Тот, убитый, мобилизовал в уезде всех азербайджанцев, умеющих держать перо: учителей, бухгалтеров, работников укома, даже умудрился мобилизовать двух мулл. В первый же день они пришли ко мне и, покачивая белыми чалмами, выразили скорбь по поводу гибели уполномоченного. Вероятно, странное впечатление я на них произвел: ломался голос, басок пробивался сквозь хриплые остатки дисканта, ничего себе повелитель!
Власть неограниченная, но применить ее к делу… Приехал в аул вдвоем с переписчиком показать на практике, как вести перепись.
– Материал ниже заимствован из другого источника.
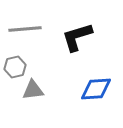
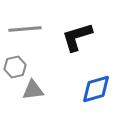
blue diamond: rotated 12 degrees counterclockwise
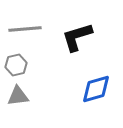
gray hexagon: moved 1 px right, 2 px up
gray triangle: moved 15 px left, 6 px down
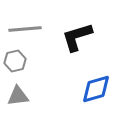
gray hexagon: moved 1 px left, 4 px up
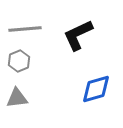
black L-shape: moved 1 px right, 2 px up; rotated 8 degrees counterclockwise
gray hexagon: moved 4 px right; rotated 10 degrees counterclockwise
gray triangle: moved 1 px left, 2 px down
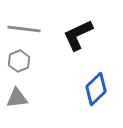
gray line: moved 1 px left; rotated 12 degrees clockwise
blue diamond: rotated 28 degrees counterclockwise
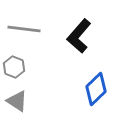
black L-shape: moved 1 px right, 1 px down; rotated 24 degrees counterclockwise
gray hexagon: moved 5 px left, 6 px down; rotated 15 degrees counterclockwise
gray triangle: moved 3 px down; rotated 40 degrees clockwise
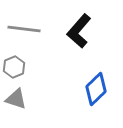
black L-shape: moved 5 px up
gray hexagon: rotated 15 degrees clockwise
gray triangle: moved 1 px left, 2 px up; rotated 15 degrees counterclockwise
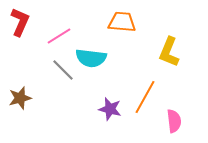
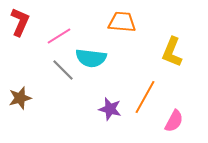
yellow L-shape: moved 3 px right
pink semicircle: rotated 35 degrees clockwise
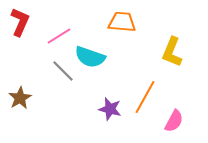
cyan semicircle: moved 1 px left, 1 px up; rotated 12 degrees clockwise
gray line: moved 1 px down
brown star: rotated 15 degrees counterclockwise
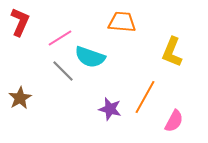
pink line: moved 1 px right, 2 px down
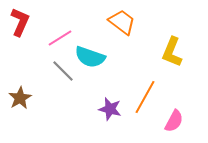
orange trapezoid: rotated 32 degrees clockwise
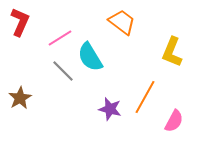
cyan semicircle: rotated 40 degrees clockwise
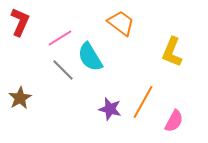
orange trapezoid: moved 1 px left, 1 px down
gray line: moved 1 px up
orange line: moved 2 px left, 5 px down
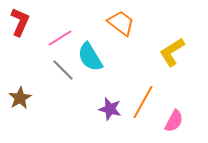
yellow L-shape: rotated 36 degrees clockwise
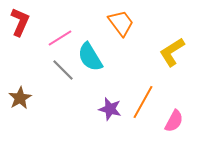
orange trapezoid: rotated 16 degrees clockwise
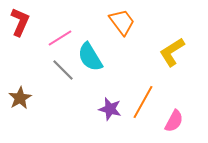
orange trapezoid: moved 1 px right, 1 px up
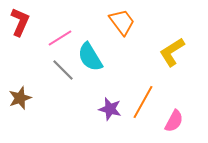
brown star: rotated 10 degrees clockwise
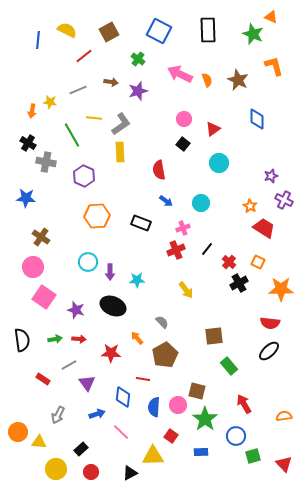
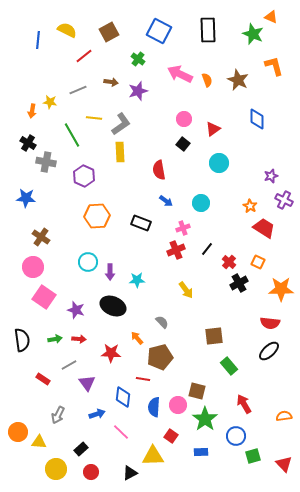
brown pentagon at (165, 355): moved 5 px left, 2 px down; rotated 15 degrees clockwise
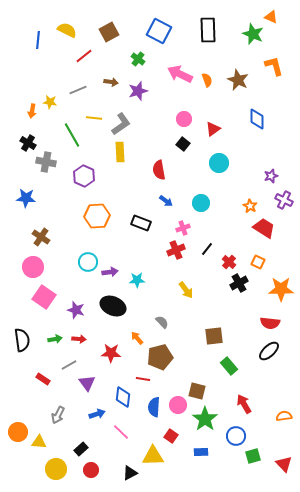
purple arrow at (110, 272): rotated 98 degrees counterclockwise
red circle at (91, 472): moved 2 px up
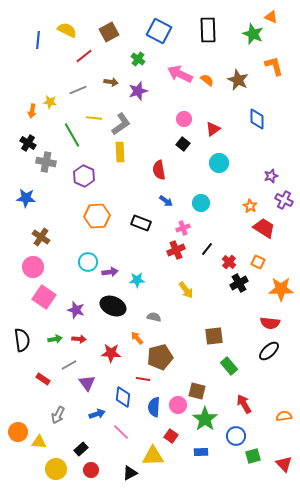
orange semicircle at (207, 80): rotated 32 degrees counterclockwise
gray semicircle at (162, 322): moved 8 px left, 5 px up; rotated 32 degrees counterclockwise
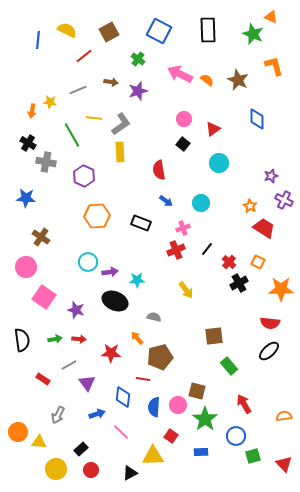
pink circle at (33, 267): moved 7 px left
black ellipse at (113, 306): moved 2 px right, 5 px up
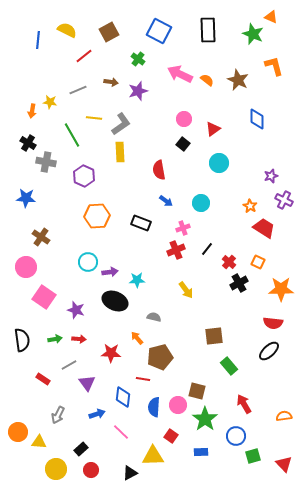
red semicircle at (270, 323): moved 3 px right
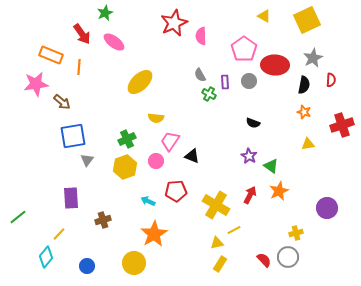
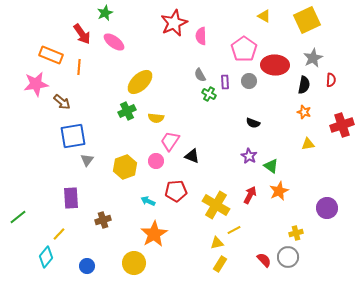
green cross at (127, 139): moved 28 px up
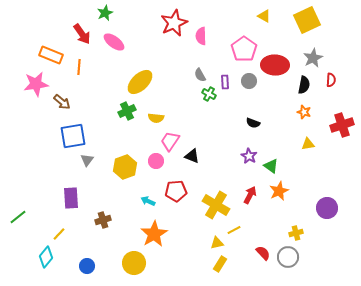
red semicircle at (264, 260): moved 1 px left, 7 px up
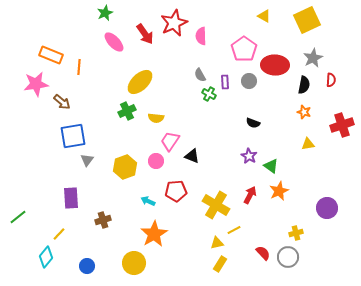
red arrow at (82, 34): moved 63 px right
pink ellipse at (114, 42): rotated 10 degrees clockwise
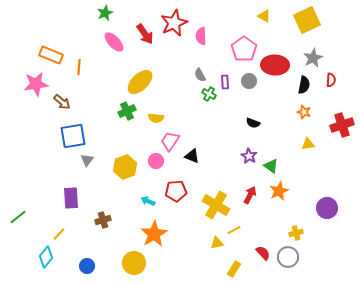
yellow rectangle at (220, 264): moved 14 px right, 5 px down
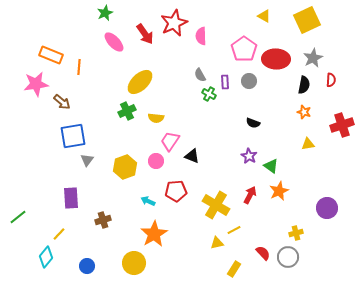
red ellipse at (275, 65): moved 1 px right, 6 px up
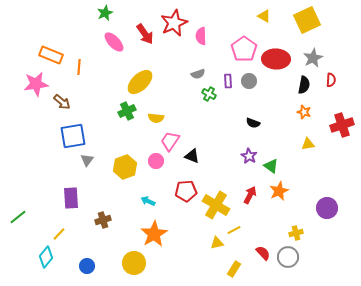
gray semicircle at (200, 75): moved 2 px left, 1 px up; rotated 80 degrees counterclockwise
purple rectangle at (225, 82): moved 3 px right, 1 px up
red pentagon at (176, 191): moved 10 px right
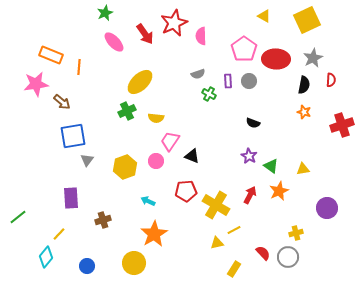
yellow triangle at (308, 144): moved 5 px left, 25 px down
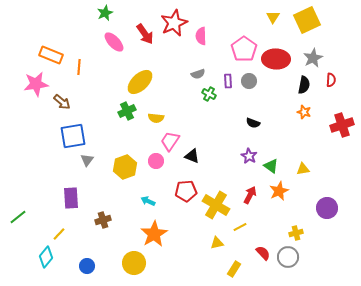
yellow triangle at (264, 16): moved 9 px right, 1 px down; rotated 32 degrees clockwise
yellow line at (234, 230): moved 6 px right, 3 px up
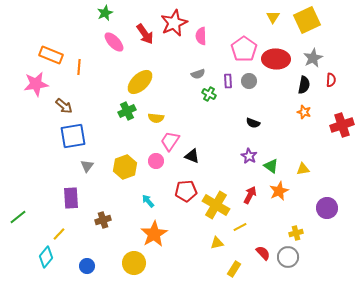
brown arrow at (62, 102): moved 2 px right, 4 px down
gray triangle at (87, 160): moved 6 px down
cyan arrow at (148, 201): rotated 24 degrees clockwise
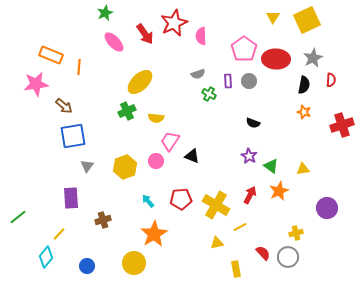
red pentagon at (186, 191): moved 5 px left, 8 px down
yellow rectangle at (234, 269): moved 2 px right; rotated 42 degrees counterclockwise
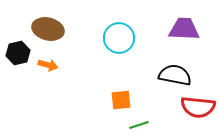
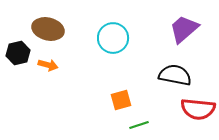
purple trapezoid: rotated 44 degrees counterclockwise
cyan circle: moved 6 px left
orange square: rotated 10 degrees counterclockwise
red semicircle: moved 2 px down
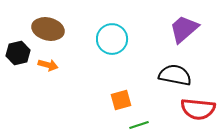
cyan circle: moved 1 px left, 1 px down
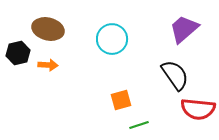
orange arrow: rotated 12 degrees counterclockwise
black semicircle: rotated 44 degrees clockwise
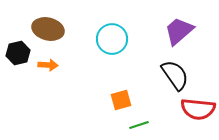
purple trapezoid: moved 5 px left, 2 px down
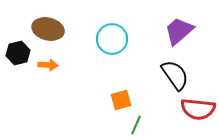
green line: moved 3 px left; rotated 48 degrees counterclockwise
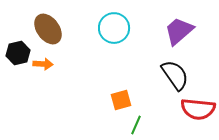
brown ellipse: rotated 40 degrees clockwise
cyan circle: moved 2 px right, 11 px up
orange arrow: moved 5 px left, 1 px up
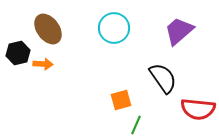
black semicircle: moved 12 px left, 3 px down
Возле мазанки бродит отвязанная кавказская овчарка, ощерила пасть, рычит, хвост и уши подрублены, шерсть клочьями. Мы замерли, завопили в две глотки:
— Э-эй! Ге-гей!.. — И опять. — Э-эй! Эге-гей!..
Из двери высунулась не столько- голова, сколько чадра женщины. Объяснения через пространство в четверть километра, свирепо лает собака, ничего не слышно, переспрашиваем раз и два. Наконец выясняется, женщина ничего и не отвечает, а тоже переспрашивает: овчарка — вот кто тут шах! Стараемся перекричать лай, женщина наконец поняла, отвечает: «Никого нет!» Ушли не солоно хлебавши.
Из следующей мазанки вышел мужчина, даже двое мужчин. Один отозвал собаку, второй пригласил в дом. Садимся на пол на ковер. Глава дома вертит в руках шелковую грамоту — прочесть не умеет, почтительно возвращает, молча выслушивает, кто мы и зачем. Растолковываем, как малому ребенку, лицо непроницаемо. Потом вдруг выясняется — все знал и до нас, однако толку от этого чуть: отвечает на вопросы, (это ясно) многого не договаривая. Чего боится?
На третий день понял: боятся всего. Показывать детей — вдруг сглазим или, еще того хуже, привлечем внимание злых джиннов: от джиннов, как известно, не спасает даже амулет — зуб оленя, привязанный к колыбели! Боятся записывать жен: вдруг обвинят в двоеженстве! А если жена единственная, совсем плохо: свирепая аджина (джинн в юбке) может ее покрыть коростой. Верней промолчать. Попробуй тут быть точным на переписи! Вот те и неограниченная власть!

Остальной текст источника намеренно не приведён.